Abstract and Introduction
Abstract
Objectives To assess whether angiotensin-converting enzyme inhibitor (ACE-I) treatment is associated with less cognitive decline in older adults with Alzheimer's disease (AD) than in those using other hypertensive or no drugs.
Design Four-year prospective multicenter cohort study with a biannual assessment.
Setting Memory clinics from 16 university hospitals in France.
Participants Community-dwelling older adults with mild to moderate AD (N = 616).
Measurements Participants were stratified into four groups according to type and duration of antihypertensive drug treatment. Cognitive decline was assessed using the Mini-Mental State Examination (MMSE). Linear mixed-effects models were used to assess differences in decline in MMSE score between the four groups. Hypertension at each visit was included in the model.
Results Sixty-one participants had used ACE-Is continuously, 57 had used them intermittently, 189 had used other antihypertensive drugs, and 309 never used any antihypertensive drugs. Continuous ACE-Is users had a 4-year decline in MMSE of 6.4 ± 1.6 points (P < .001), intermittent ACE-Is users of 7.9 ± 1.1 points (P < .001), continuous or intermittent users of other antihypertensive drugs of 8.8 ± 0.7 points (P < .001), and never-users of 10.2 ± 0.6 points (P < .001). MMSE decline between the four groups was significantly different (adjusted P = .02). In subgroup analysis, the 118 (19.2%) participants who had continuously or intermittently used ACE-Is had a significant difference in 4-year MMSE decline from the 498 (80.8%) who had never used ACE-Is (7.5 ± 0.9 vs 9.7 ± 0.4; P = .03).

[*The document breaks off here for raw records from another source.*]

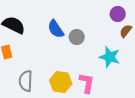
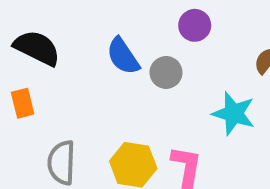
purple circle: (118, 14) -> (195, 25), moved

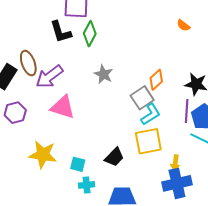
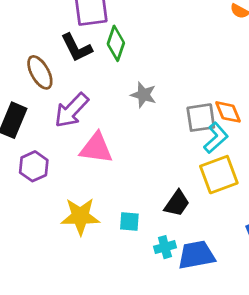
brown ellipse: (28, 63) -> (40, 72), moved
orange diamond: (156, 80) -> (228, 112), moved, turned -60
gray square: (142, 98) -> (201, 118), turned 35
cyan cross: (87, 185) -> (165, 247), moved

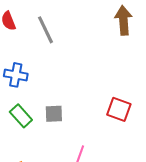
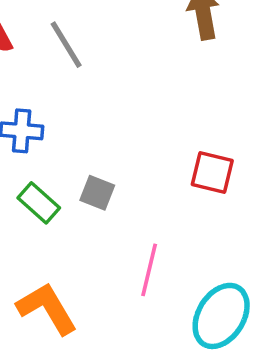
gray square: (54, 114) -> (97, 193), turned 30

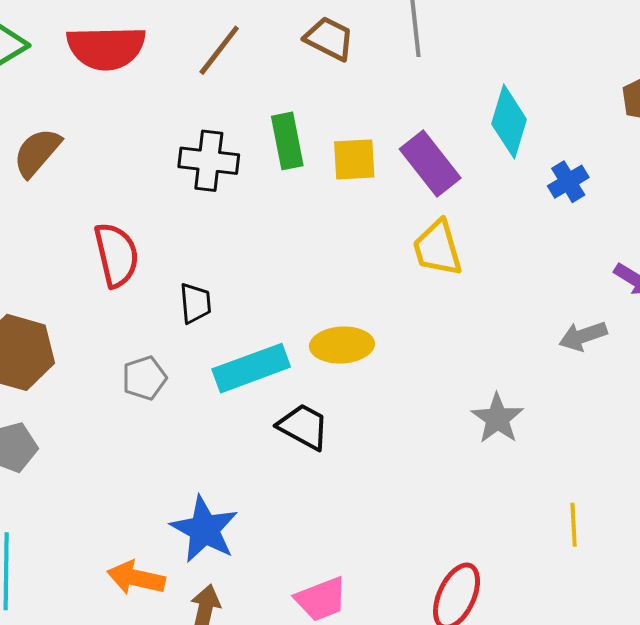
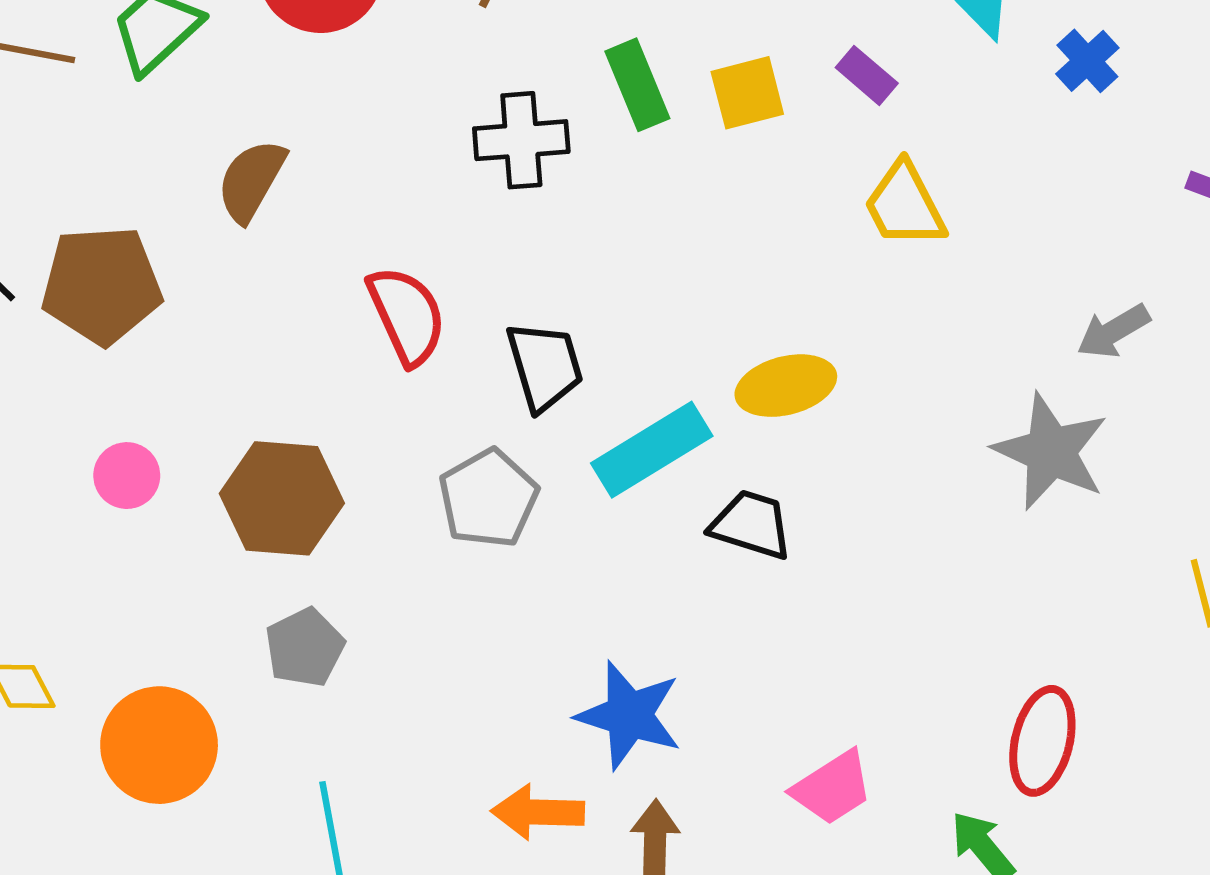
purple rectangle: (430, 163) -> (867, 75), size x0.6
black trapezoid: (195, 303) -> (545, 366), size x1.4
gray arrow: (583, 336) -> (1113, 331), moved
gray pentagon: (144, 378) -> (488, 498), size x1.4
gray star: (497, 418) -> (1051, 452), size x1.4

Conclusion The use of ACE-Is in older adults with AD is associated with a slower rate of cognitive decline independent of hypertension. Future research is needed to explore the role of ACE-Is in long-term AD progression.
Introduction
In Alzheimer's disease (AD), the reduction in beta-amyloid protein (Aβ) load is currently indicated as a potential therapeutic aim. The renin-angiotensin system (RAS), a well-recognized contributor to the pathogenesis of hypertension, has been increasingly studied as also being at the basis of AD. There is accumulating evidence that the brain has its own RAS, mediating several physiopathological brain functions. Findings from in vitro studies and in animal models have shown that angiotensin-converting enzymes (ACEs) may play an important role in metabolism of Aβ. In humans, several clinical trials have evaluated the benefits of ACE-inhibitors (ACE-Is) on cognition. Three found positive results in term of prevention of dementia or cognitive decline in adults without dementia, whereas others reported nonsignificant findings. In longitudinal observational studies, conflicting results have also been found. Furthermore, stabilization of cognitive function by ACE-Is has been reported in individuals with amnestic mild cognitive impairment.

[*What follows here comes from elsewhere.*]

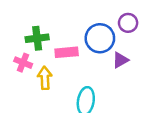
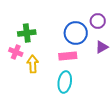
pink rectangle: (67, 52) -> (68, 56), moved
purple triangle: (120, 60) -> (102, 47), moved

The effect of antihypertensive therapy with ACE-Is on cognitive decline in individuals with AD is still unknown. Only a few studies have specifically examined the effect of ACE-Is on AD progression and have reported conflicting results. Brain-penetrating ACE-Is seem to offer more-beneficial cognitive effects in individuals with hypertension and AD than non-brain-distributed ACE-Is and calcium channel blockers. In support of this finding, an association between ACE-I exposure and better working memory in individuals with AD has been reported, although ACE-Is have been found to be ineffective in improving cognition in individuals with AD. Thus, the protective effect of ACE-Is in AD remains controversial because of conflicting results. Moreover, the existing observational and therapeutic clinical studies have had limited sample sizes and short follow-up.
It was hypothesized that ACE-Is would affect cognitive decline in older adults with AD over 4 years of follow-up. The aim of this study was to assess whether continuous or intermittent treatment with ACE-Is is associated with less cognitive decline in older adults with AD than in those using other hypertensive or no drugs.